Merito di quella prima antologia, come di questa, è di Thierry Frémaux, direttore del Festival di Cannes ma soprattutto dell’Institut Lumière che conserva e promuove la conoscenza del cinema delle origini. Il lavoro di ripristino dei brevi film girati per lo più da Louis (mentre Auguste spesso è in scena oppure svolgeva il ruolo di “organizzatore generale”) è impressionante: vediamo sul grande schermo il nitore cristallino di inquadrature con totale profondità di campo, rette da un gusto compositivo dovuto al clima impressionistico dell’epoca ma anche alla sapienza di una messa in scena che non si limita all’esibizione della novità (cioè il movimento) purché fosse, bensì evocava mondi, svelava dettagli, creava spettacolo.
Il centinaio di vedute (così si chiamavano), tutte della durata di 50 secondi (tanto permetteva il caricatore della loro cinepresa), che ci vengono riproposte dimostra come il cinema moderno fosse già tutto lì, sia quando i Lumière o i loro operatori in giro per il mondo osservavano paesaggi naturali e urbani, familiari e pubblici, sia quando inventavano delle gag, componevano dei quadri, facevano esibire fantasisti o attori rudimentali.
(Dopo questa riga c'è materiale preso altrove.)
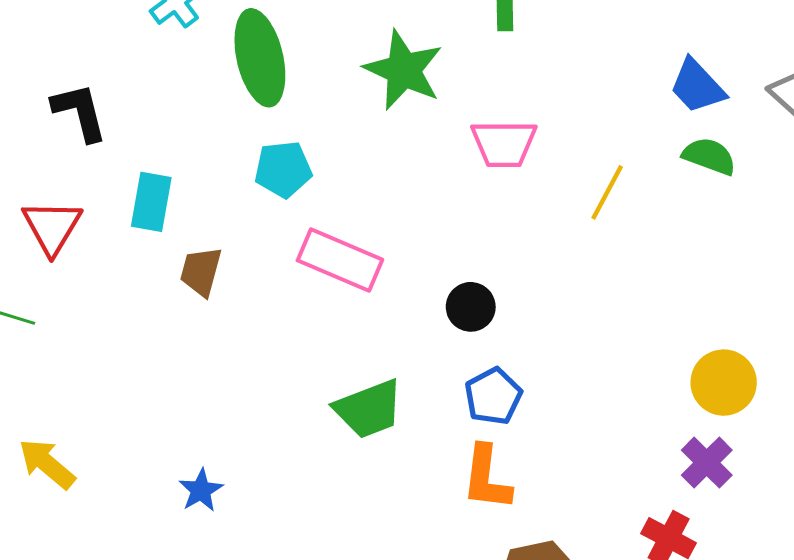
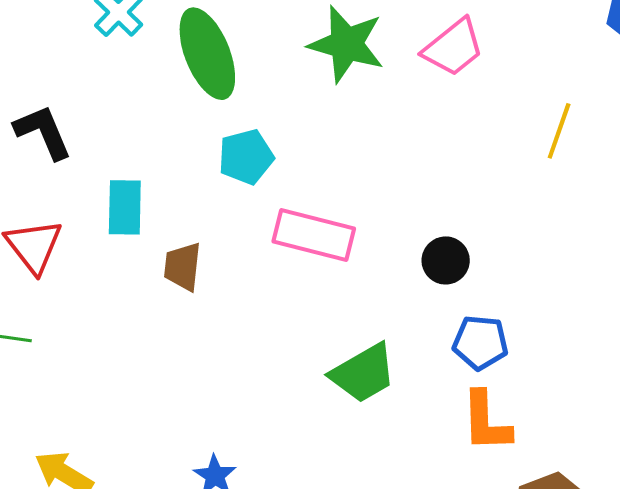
pink trapezoid: (504, 144) -> (453, 48), moved, turned -30
blue pentagon: (493, 396) -> (480, 343), turned -30

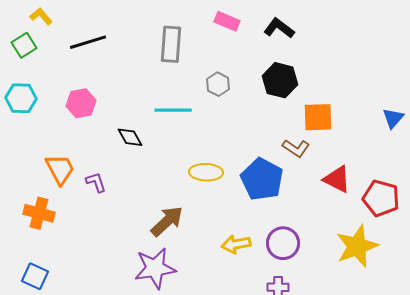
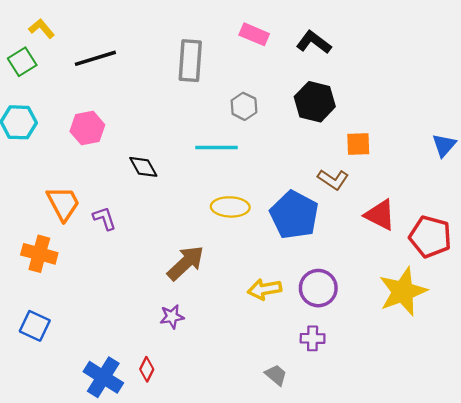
cyan line: (173, 110) -> (216, 147), moved
orange square: (318, 117) -> (358, 144), size x0.7
purple star: (155, 268) -> (172, 317), size x0.5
C’è un tempo fisso, uno spazio di veduta, dei piani di profondità, un prima un durante e un dopo, un set reale da esplorare magari piazzando la macchina da presa su un tram cittadino, un treno, un battello. Ecco allora che cambia il punto di vista, che persone piante e cose appaiono da prospettive sempre diverse, inedite, misteriose. E nasce la magia di ciò che in natura non è possibile vedere: basta riavvolgere la pellicola nel proiettore acceso così che un muro abbattuto torni al suo posto o dei bambini che saltano la cavallina lo facciano al contrario. È lo stupore per lo straordinario, per il trucco, per l’artificio: ciò che pochi anni dopo caratterizzerà il cinema del primo vero regista della storia, Georges Méliès. E infine anche lo svelamento del procedimento comunicativo, la meta narrazione: in alcuni filmati vediamo un operatore in scena, qualcuno che fa – o finge di fare – ciò che sta compiendo chi sta dietro la nostra cinepresa, in una mise en abyme che apre la strada a Fellini, a Bergman, a Truffaut. Altro che meccanizzazione dell’uomo come sosteneva il Serafino Gubbio di Pirandello quando si definisce soltanto «una mano che gira una manovella»: no, qui c’è consapevolezza del nuovo mezzo espressivo, volontà di attrarre, sorprendere, raccontare…
E pensare che, alla prima proiezione pubblica a pagamento, il 28 dicembre 1895, presso il Gran Café nel Boulevard des Capucines a Parigi, Antoine Lumière, padre dei geniali fratelli, pare abbia risposto proprio a Méliès, interessato ad acquistarne il brevetto: «Le cinéma est une invention sans avenir»!
Lumière – L’AVVENTURA DEL CINEMA
Regia e sceneggiatura: Thierry Frémaux; montaggio: Jonathan Cayssialis, Simon Gemelli, T. Frémaux; musiche: Gabriel Fauré; voce narrante: Valerio Mastandrea; interpreti: Francis Ford Coppola, Bertrand Tavernier, T. Frémaux; produzione: Institut Lumière/Sorties d’Usine Productions; formato: 1:1,37; durata: 105 min.